TASK ITEM
Exact copies of the lines from the one holding "Почему я не могу зарегистрироваться?" through the last line of the entries below are to be printed, with pictures omitted.

[[ DATA FOR THE TASK open ]]

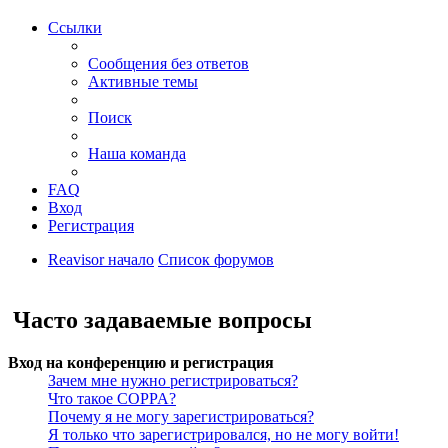
Ссылки
Сообщения без ответов
Активные темы
Поиск
Наша команда
FAQ
Вход
Регистрация
Reavisor начало
Список форумов
Поиск
Часто задаваемые вопросы
Вход на конференцию и регистрация
Зачем мне нужно регистрироваться?
Что такое COPPA?
Почему я не могу зарегистрироваться?
Я только что зарегистрировался, но не могу войти!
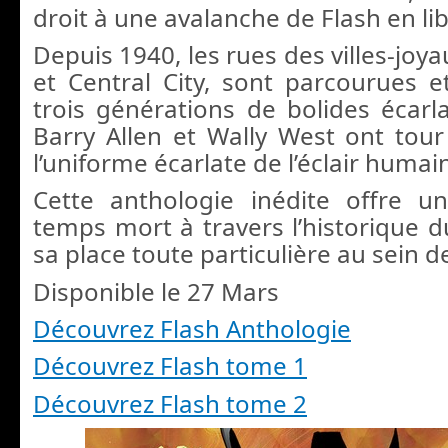
droit à une avalanche de Flash en libr
Depuis 1940, les rues des villes-joya
et Central City, sont parcourues 
trois générations de bolides écarla
Barry Allen et Wally West ont tou
l’uniforme écarlate de l’éclair humain 
Cette anthologie inédite offre u
temps mort à travers l’historique 
sa place toute particulière au sein de
Disponible le 27 Mars
Découvrez Flash Anthologie
Découvrez Flash tome 1
Découvrez Flash tome 2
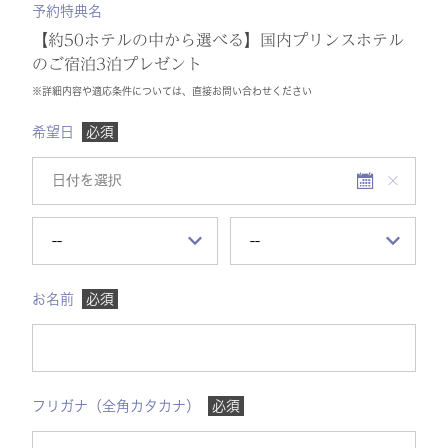
予約特典名
【約50ホテルの中から選べる】国内プリンスホテル
のご宿泊3泊プレゼント
※詳細内容や適応条件については、直接お問い合わせください
希望日
必須
お名前
必須
フリガナ（全角カタカナ）
必須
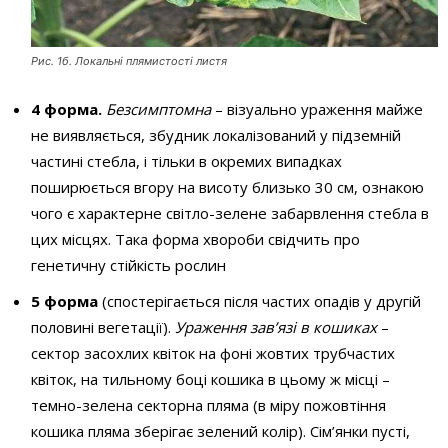
Рис. 1б. Локальні плямистості листя
4 форма.
Безсимптомна
– візуально ураження майже
не виявляється, збудник локалізований у підземній
частині стебла, і тільки в окремих випадках
поширюється вгору на висоту близько 30 см, ознакою
чого є характерне світло-зелене забарвлення стебла в
цих місцях. Така форма хвороби свідчить про
генетичну стійкість рослин
5 форма
(спостерігається після частих опадів у другій
половині вегетації).
Ураження зав’язі в кошиках
–
сектор засохлих квіток на фоні жовтих трубчастих
квіток, на тильному боці кошика в цьому ж місці –
темно-зелена секторна пляма (в міру пожовтіння
кошика пляма зберігає зелений колір). Сім’янки пусті,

[[ DATA FOR THE TASK closed ]]

ANSWER TO THIS TASK
Почему я не могу зарегистрироваться?
Я только что зарегистрировался, но не могу войти!
droit à une avalanche de Flash en libr
Depuis 1940, les rues des villes-joya
et Central City, sont parcourues 
trois générations de bolides écarla
Barry Allen et Wally West ont tou
l’uniforme écarlate de l’éclair humain 
Cette anthologie inédite offre u
temps mort à travers l’historique 
sa place toute particulière au sein de
Disponible le 27 Mars
Découvrez Flash Anthologie
Découvrez Flash tome 1
Découvrez Flash tome 2
予約特典名
【約50ホテルの中から選べる】国内プリンスホテル
のご宿泊3泊プレゼント
※詳細内容や適応条件については、直接お問い合わせください
希望日
必須
お名前
必須
フリガナ（全角カタカナ）
必須
Рис. 1б. Локальні плямистості листя
4 форма.
Безсимптомна
– візуально ураження майже
не виявляється, збудник локалізований у підземній
частині стебла, і тільки в окремих випадках
поширюється вгору на висоту близько 30 см, ознакою
чого є характерне світло-зелене забарвлення стебла в
цих місцях. Така форма хвороби свідчить про
генетичну стійкість рослин
5 форма
(спостерігається після частих опадів у другій
половині вегетації).
Ураження зав’язі в кошиках
–
сектор засохлих квіток на фоні жовтих трубчастих
квіток, на тильному боці кошика в цьому ж місці –
темно-зелена секторна пляма (в міру пожовтіння
кошика пляма зберігає зелений колір). Сім’янки пусті,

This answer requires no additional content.